Marta diz que a imagem de boa gestão cai por terra mais uma vez, agora com o levantamento do IPS Brasil 2026 que colocou Salvador na 24ª posição entre as 27 capitais brasileiras em qualidade de vida, deixando a capital baiana entre as quatro piores, com desempenho negativo justamente nos indicadores ligados às Necessidades Humanas Básicas, especialmente cuidados médicos básicos, saneamento, moradia e acesso a serviços essenciais.
“Eles tentam vender uma imagem de gestão moderna, eficiente e organizada, mas a realidade vivida pela população é completamente diferente. Quando um serviço essencial e constitucional como a saúde pública está precarizado, sucateado e sem capacidade de atender dignamente o povo, cai por terra esse discurso de bons gestores. A maquiagem da propaganda não consegue esconder uma estrutura apodrecida pela falta de prioridade social”, criticou Marta.
Conforme o levantamento, a cidade obteve apenas 62,18 pontos, abaixo da média nacional. O estudo avaliou os 5.570 municípios brasileiros a partir de 57 indicadores sociais e ambientais. “Os indicadores sociais divulgados esta semana mostram Salvador abaixo da média nacional na oferta dos serviços de saúde no país, com 62,18, segundo o IPS Brasil 2026 (Índice de Progresso Social), mas o mais preocupante são os impactos causados pela negligência das gestões de ACM Neto e Bruno Reis no dia a dia de quem busca atendimento e se depara com precarização dos serviços.
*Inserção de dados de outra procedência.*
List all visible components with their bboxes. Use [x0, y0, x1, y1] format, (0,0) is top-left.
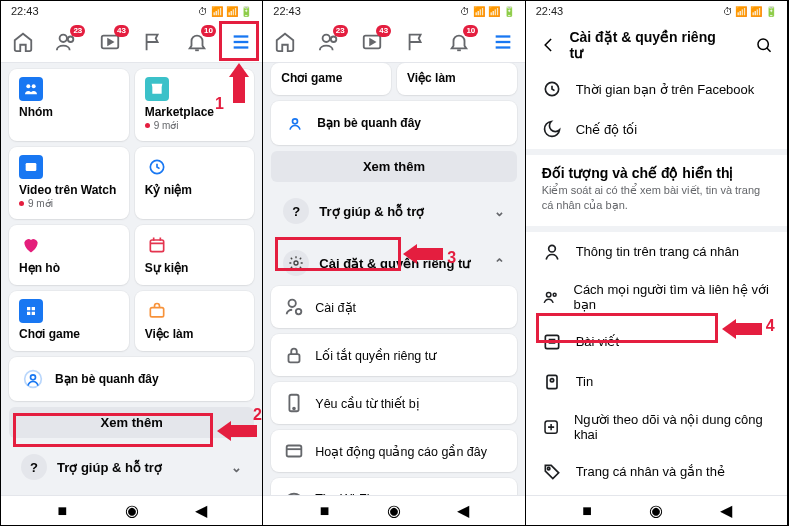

E a população de baixa renda é a mais prejudicada”, destacou Marta.
A petista cita que nos Postos de Saúde da Família, por exemplo, faltam médicos para atendimento básico à população e que nas UPAs municipais é comum os pacientes não realizarem os procedimentos completos porque faltam exames. “A população mais pobre, mulheres gestantes, mães de crianças de colo e idosos são obrigados a buscar atendimento em outras unidades municipais, que também operam no limite. Estão sempre cheias, com filas enormes, profissionais insuficientes e sem conseguir atender à demanda diária por saúde”, afirmou.
Para Marta Rodrigues, a situação da saúde pública municipal é de crise e segue a cartilha do modelo de gestão implantado pelo grupo carlista em Salvador. “Nunca se preocuparam, nunca foi prioridade. Enquanto a construção dos 12 multicentros de saúde não sai dos planos de ACM Neto durante a sua campanha eleitoral, a Prefeitura desembolsa cachês milionários com shows”.
O apartheid social em relação a estrutura e urbanismo também é nítida, segundo a edil. “O que assistimos são máquinas que operam dia a dia nas regiões nobres de Salvador reinaugurando praças e fazendo obras, enquanto se despreza a população que mais precisa de atenção e cuidado”, criticou.
Conforme Marta, é inevitável não falar sobre a diferença clara entre a política de saúde executada pelo grupo de ACM Neto em Salvador e os investimentos realizados pelos governos do PT na Bahia. “Com os governos do PT, a Bahia ampliou hospitais, policlínicas, equipamentos e a capacidade de atendimento da população. Enquanto isso, Salvador segue convivendo com unidades superlotadas, falta de profissionais e precarização dos serviços básicos. Isso mostra quem trata saúde como prioridade e quem governa apenas para propaganda”, declarou.
Os números do IPS, para a vereadora de Salvador, oficializam aquilo que a população sente diariamente nos bairros populares da cidade. “Existe uma Salvador da publicidade institucional e existe a Salvador real, onde as pessoas convivem com postos sem médicos, filas intermináveis, falta de exames, ausência de saneamento e abandono das periferias. O povo sente isso todos os dias”, concluiu.